“But then the fire in my boiler up and quit before I came/there ain’t no empty cellar/need a gone dead train.” –R. S. Newman, 1970
Long before I could drive, or really even play, I fell into a collection of instruments that would make the Silver Lake $100-undercut mavens of vintage skip a collective heartbeat. I was given more cool gear before I was 12 than I would be able to afford until I was in my 30s. Such was the benefit of living among the cabal of doting Vineyard hippies with leaky barns and mildewed basements full of things that hadn’t seen the light of day since Nixon.
Late August, 1997, and another claustrophobic steam bath of a summer was coming to a close on the island. The tide of Ohioans ebbed on the midway of the Gay Head Cliffs, the apian buzz of mopeds overladen with corpulent amateurs began to fade. The old pink-green-and-white tour buses, backfiring on the overrun all the way from the ferry slip to the lighthouse, went back into hibernation. The Old Lady, as we called her, who ran the sandwich shops on the cliffs where I first found employment as a responsible teen, was throwing her annual summer’s-end do up at the old Vanderhoop Homestead. This was before it became a museum. She told us to bring our instruments–most of us youth had taken to music to while away the dreaded winters.
So to this hop I brought my Roland Juno-60 synthesizer, and my Ampeg SB-12 amplifier. In current privileged-vegan-hipster dollars, easily $3000 worth of vintage gear, but I had no idea what I had back then. I just wished the damn Roland would play like a piano so I could practice the Bach Inventions, and wondered why the Ampeg took so long to warm up, and why the power switch would occasionally shock me (knowing what I know now, I’m lucky I wasn’t flambéed into creosote). What did “VCF” stand for? What were those glowing glass bottles about?
I set up this Williamsburg wet dream on the low stage they built for the party. There was a drum kit, a bass rig, a guitar amp or two. The stage attracted the amassed revelers. It was a real cornucopia of enthusiasm, and a wildcard of abilities. Penny Huff and the Glavin kids all took their turn on various instruments. My dad came up and played drums, which he’d never played before. One kid came up repeatedly, screaming “I PLAY DRUMS” and doing his best Animal. I faked along with some synth boogie woogie. It was good fun, until it started to rain. See, Ampeg Portaflex flip-top amplifiers have their chassis out in the open on top of the cabinet. Water and iffy vacuum tube circuits don’t mix well. What exactly happened, I still don’t know for sure. Being that the capacitors had long since reached “death cap” age and I was receiving electric shocks from the chassis, I’m sure the amp wasn’t long for the world regardless. But in a flash, it was all over. The fuse popped, and the flip-top was thoroughly dead.

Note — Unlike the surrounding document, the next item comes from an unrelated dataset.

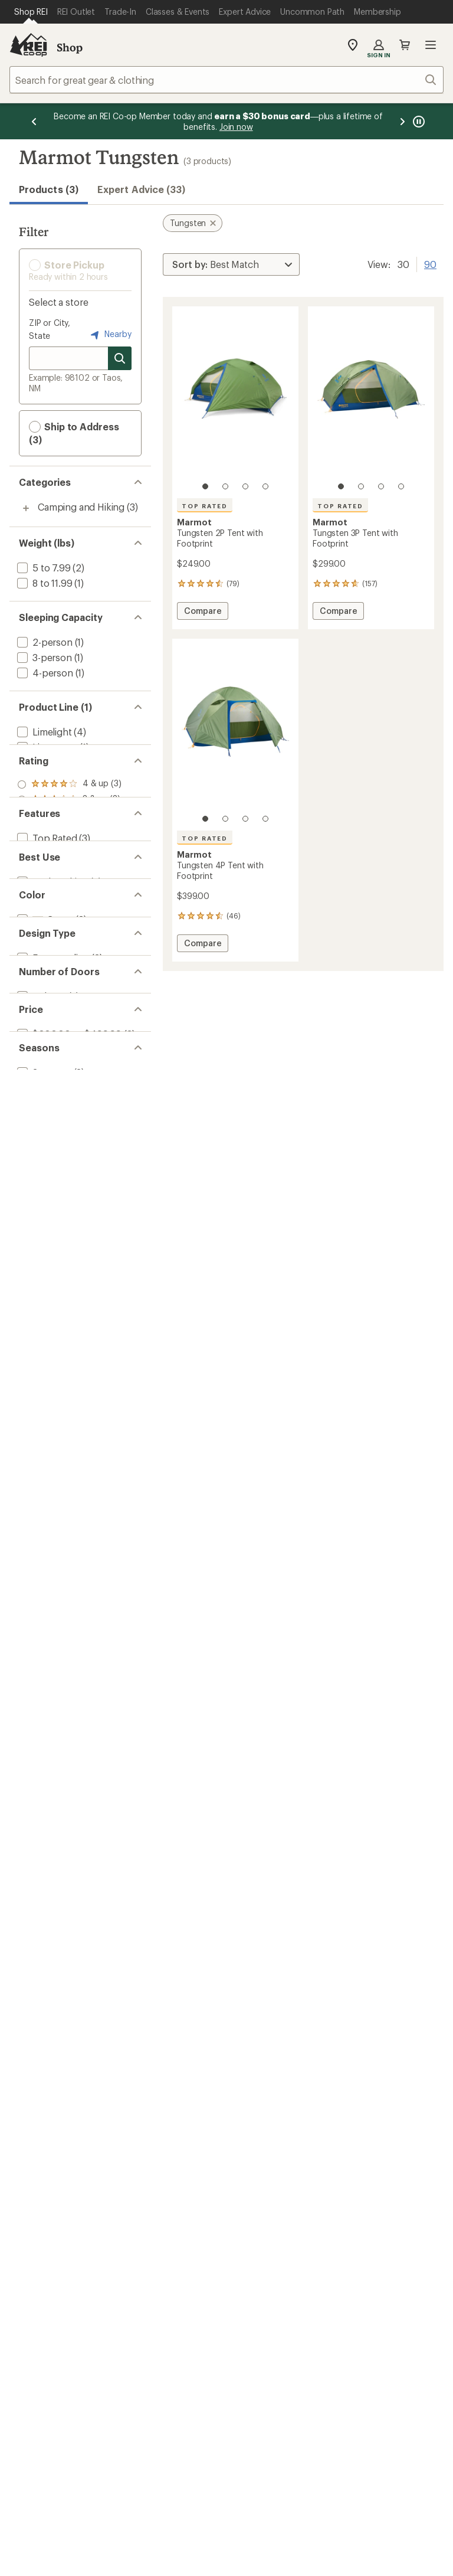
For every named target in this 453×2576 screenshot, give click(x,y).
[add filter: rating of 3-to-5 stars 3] (69, 851)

The hapless Portaflex has been silent ever since. I made a feeble attempt to revive it around 2005, and even started making an extension cabinet for it, both of which were fruitless. After my folks moved into the new house, the amp was tucked away in the mechanical room next to an old Hammond tone cabinet and my race-winning model trimaran. Being that I’ve entered the inexorable, frog-boiling-in-water spiral into gooberdom, on my home visit this past Christmas I packed the half-disassembled amplifier into boxes and shipped it out to the west coast. I’ll make her sing again, by Jupiter.
I have to preserve this Ampeg, partly because it’s a great amp, partly because it was one of my first pieces of musical gear, but also because it’s preserving a totem to a way of life that is dying. The Old Vineyard Way, that is. Those old doting hippies and gonzo poets of the purple haze pur sang are moving on to the next world too fast for comfort, replaced by the forgettable nouveau-riche and dreary teeming silver BMWs from afar, and with them is going a time and place where a snot-nosed kid gets given synthesizers and pianos and amplifiers for no reason but for the love. Where things were perfectly imperfect, where they still work the waterfront and ask about your mother, they party in burnt-down houses and drive Fords on frozen ponds. Where they wave to you on the road and keep the library open twenty-four hours a day. Where somebodies were just anybody, where everyone was someone. Where they drink to peace, love and understanding, drink to everything, live in tipis and set off rockets and make do with what they’ve got. As the clay cliffs steadily erode into the Atlantic, so too do the dancing days.
Christmas day, as Sarah and I walked the beach beneath those cliffs, we saw that the lighthouse was dark. As we wondered wherefore, who should come strolling the other way but Richard Skidmore, the lighthouse keeper. He explained it was a simple matter of a burnt-out bulb. The Coast Guard had changed the bulb specification for the rotating beacon, and the new bulbs had a failure rate several times higher than the old. And when one bulb burns out, they have to shut down the whole beacon and activate the emergency flasher so as not to confuse mariners with an irregular light pattern. We talked about my forthcoming record and Hammond organs and life. It was a little spark of the Old Vineyard Way. Someone has to keep the fire in that boiler, that mighty red lighthouse, that old Ampeg, that Old Way, burning.